**To do:** Return every line of the entries that includes the word "vous".

**Data listing:**
######

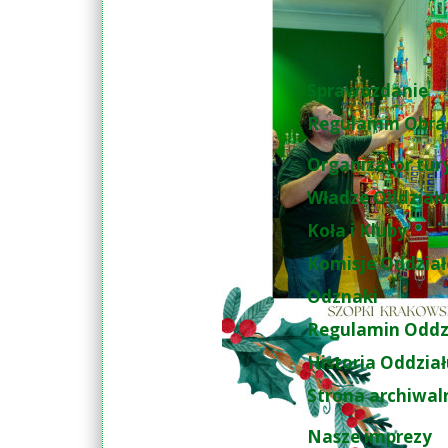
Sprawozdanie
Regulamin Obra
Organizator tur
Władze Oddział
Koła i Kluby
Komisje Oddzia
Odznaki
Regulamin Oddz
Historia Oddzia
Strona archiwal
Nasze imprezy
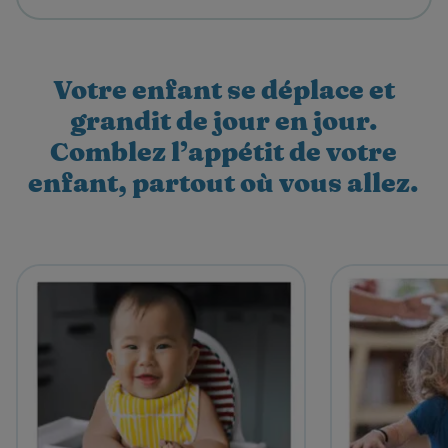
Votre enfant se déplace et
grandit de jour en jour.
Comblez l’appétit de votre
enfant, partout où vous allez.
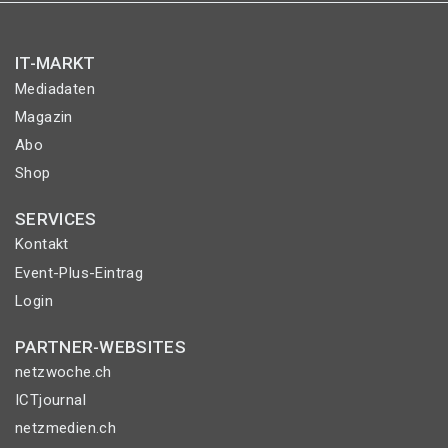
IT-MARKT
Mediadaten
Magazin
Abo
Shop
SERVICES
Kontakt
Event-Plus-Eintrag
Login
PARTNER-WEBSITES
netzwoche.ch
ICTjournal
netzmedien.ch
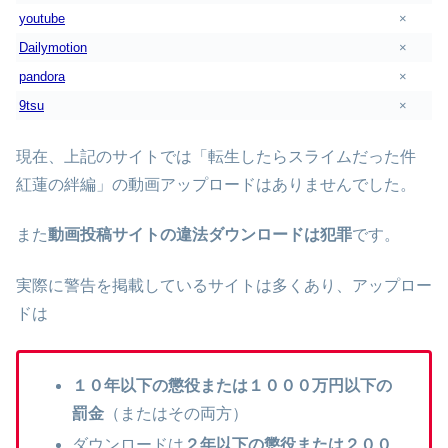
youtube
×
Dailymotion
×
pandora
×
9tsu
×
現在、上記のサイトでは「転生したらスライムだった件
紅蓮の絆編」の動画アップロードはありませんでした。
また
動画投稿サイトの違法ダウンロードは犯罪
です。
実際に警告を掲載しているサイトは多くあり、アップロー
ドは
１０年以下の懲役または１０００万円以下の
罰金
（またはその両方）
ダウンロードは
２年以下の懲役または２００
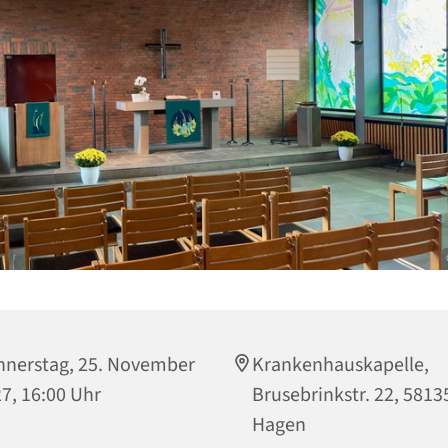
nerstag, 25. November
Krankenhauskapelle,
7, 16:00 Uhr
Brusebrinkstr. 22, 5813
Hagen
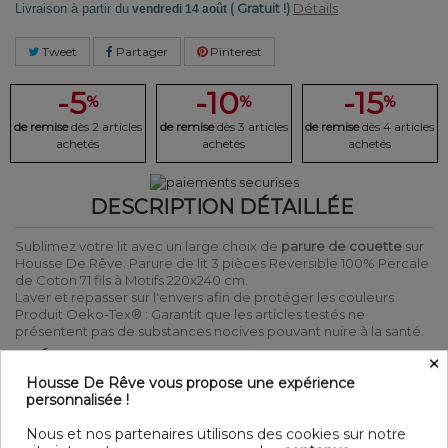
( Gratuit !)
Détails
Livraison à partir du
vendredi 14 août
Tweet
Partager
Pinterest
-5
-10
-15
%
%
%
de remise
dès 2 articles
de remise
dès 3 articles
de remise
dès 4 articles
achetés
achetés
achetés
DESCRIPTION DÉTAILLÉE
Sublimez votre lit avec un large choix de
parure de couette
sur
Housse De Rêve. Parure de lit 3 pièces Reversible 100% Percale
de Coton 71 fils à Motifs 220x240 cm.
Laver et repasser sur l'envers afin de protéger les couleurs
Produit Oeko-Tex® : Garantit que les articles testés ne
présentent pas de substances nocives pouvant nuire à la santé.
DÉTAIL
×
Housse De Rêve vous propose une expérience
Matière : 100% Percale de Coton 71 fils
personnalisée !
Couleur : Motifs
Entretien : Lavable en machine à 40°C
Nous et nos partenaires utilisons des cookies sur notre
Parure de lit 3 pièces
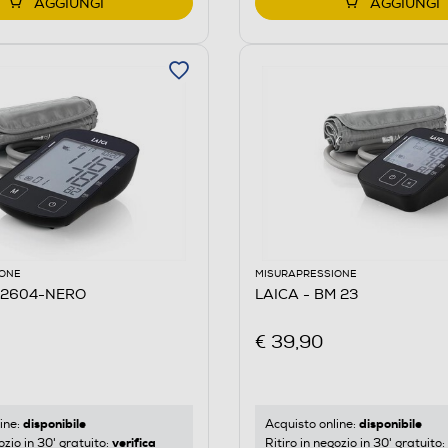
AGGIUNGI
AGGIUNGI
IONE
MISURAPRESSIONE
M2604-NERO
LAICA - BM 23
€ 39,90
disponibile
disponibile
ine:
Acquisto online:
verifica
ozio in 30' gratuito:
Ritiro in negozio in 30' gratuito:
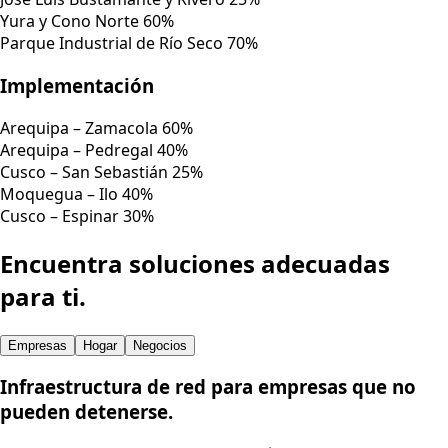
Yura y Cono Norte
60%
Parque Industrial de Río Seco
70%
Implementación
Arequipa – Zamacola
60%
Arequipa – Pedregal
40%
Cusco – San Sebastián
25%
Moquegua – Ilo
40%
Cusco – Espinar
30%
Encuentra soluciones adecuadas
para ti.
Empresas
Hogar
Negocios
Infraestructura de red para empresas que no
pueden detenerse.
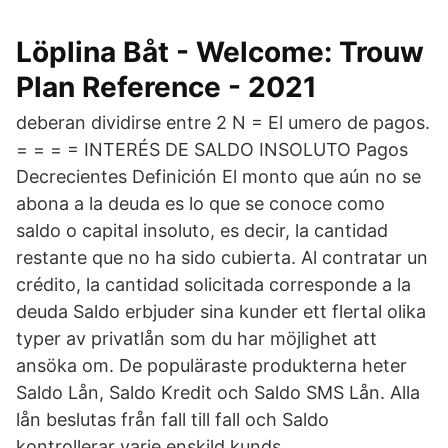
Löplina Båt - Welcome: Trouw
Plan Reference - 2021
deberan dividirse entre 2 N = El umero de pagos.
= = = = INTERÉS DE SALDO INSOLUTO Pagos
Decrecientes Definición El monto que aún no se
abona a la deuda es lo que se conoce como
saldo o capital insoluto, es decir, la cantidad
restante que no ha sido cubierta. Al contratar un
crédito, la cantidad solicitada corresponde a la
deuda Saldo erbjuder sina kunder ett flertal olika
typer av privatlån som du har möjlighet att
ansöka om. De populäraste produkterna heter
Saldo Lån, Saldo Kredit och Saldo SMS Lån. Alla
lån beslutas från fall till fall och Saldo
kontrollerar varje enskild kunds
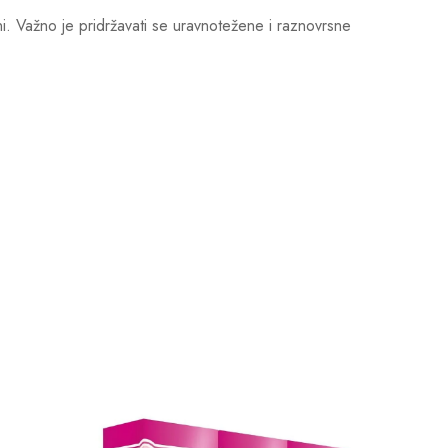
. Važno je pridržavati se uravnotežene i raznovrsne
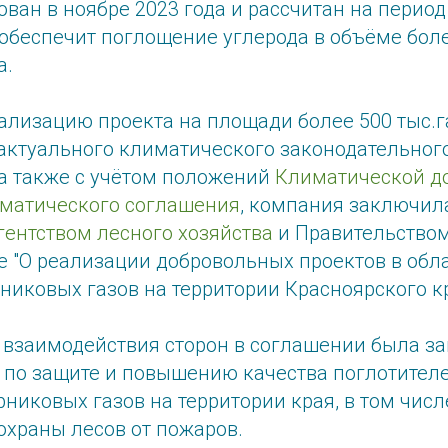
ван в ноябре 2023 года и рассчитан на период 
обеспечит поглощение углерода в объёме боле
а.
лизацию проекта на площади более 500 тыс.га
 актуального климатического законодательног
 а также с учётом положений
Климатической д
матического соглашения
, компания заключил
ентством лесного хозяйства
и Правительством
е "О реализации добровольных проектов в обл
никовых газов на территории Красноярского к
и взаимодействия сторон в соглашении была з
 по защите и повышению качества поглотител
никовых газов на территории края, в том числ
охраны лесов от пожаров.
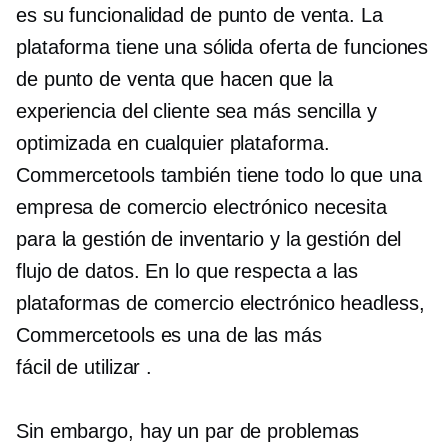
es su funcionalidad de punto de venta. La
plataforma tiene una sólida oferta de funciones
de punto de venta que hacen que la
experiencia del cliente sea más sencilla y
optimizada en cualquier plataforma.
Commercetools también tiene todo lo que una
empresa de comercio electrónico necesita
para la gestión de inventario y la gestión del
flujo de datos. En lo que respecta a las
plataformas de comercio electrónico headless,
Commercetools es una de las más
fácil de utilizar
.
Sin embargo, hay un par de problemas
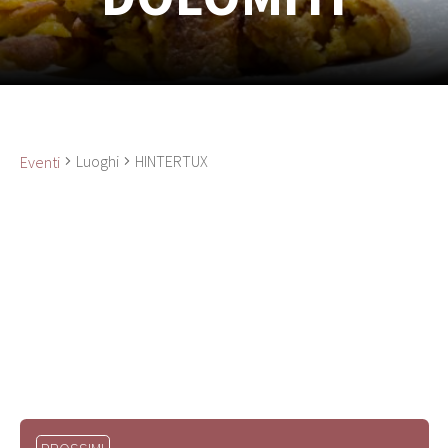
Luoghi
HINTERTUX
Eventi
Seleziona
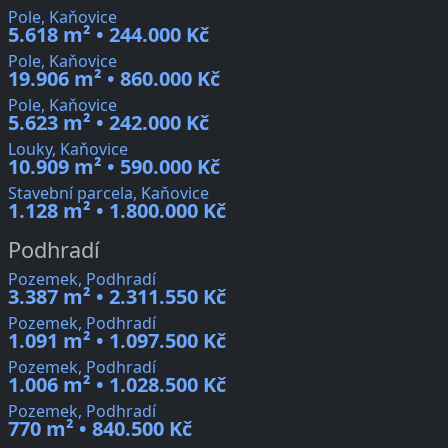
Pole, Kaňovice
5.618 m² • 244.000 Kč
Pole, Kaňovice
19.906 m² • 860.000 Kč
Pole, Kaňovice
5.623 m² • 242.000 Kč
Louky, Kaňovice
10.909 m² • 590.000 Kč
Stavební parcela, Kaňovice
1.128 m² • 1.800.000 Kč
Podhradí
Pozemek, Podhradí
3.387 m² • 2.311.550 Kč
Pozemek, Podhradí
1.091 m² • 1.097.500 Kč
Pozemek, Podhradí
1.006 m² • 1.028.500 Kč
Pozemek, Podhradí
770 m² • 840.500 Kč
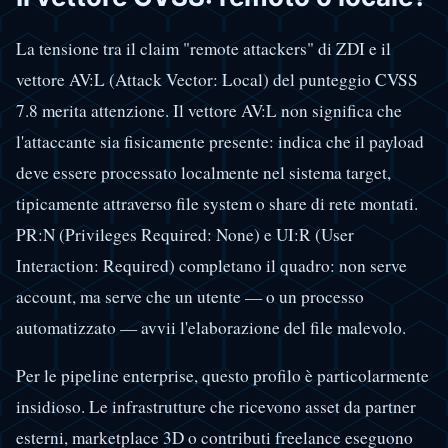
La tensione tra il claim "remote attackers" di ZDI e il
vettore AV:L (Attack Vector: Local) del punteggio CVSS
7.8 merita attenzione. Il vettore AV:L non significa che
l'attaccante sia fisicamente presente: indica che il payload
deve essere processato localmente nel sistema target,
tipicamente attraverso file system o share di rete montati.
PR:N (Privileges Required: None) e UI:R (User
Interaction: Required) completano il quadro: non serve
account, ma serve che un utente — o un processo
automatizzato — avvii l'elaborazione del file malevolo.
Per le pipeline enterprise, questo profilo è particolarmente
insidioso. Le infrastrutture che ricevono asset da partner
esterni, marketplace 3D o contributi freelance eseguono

######

**Task solution:**
enfant, partout où vous allez.
Housse De Rêve vous propose une expérience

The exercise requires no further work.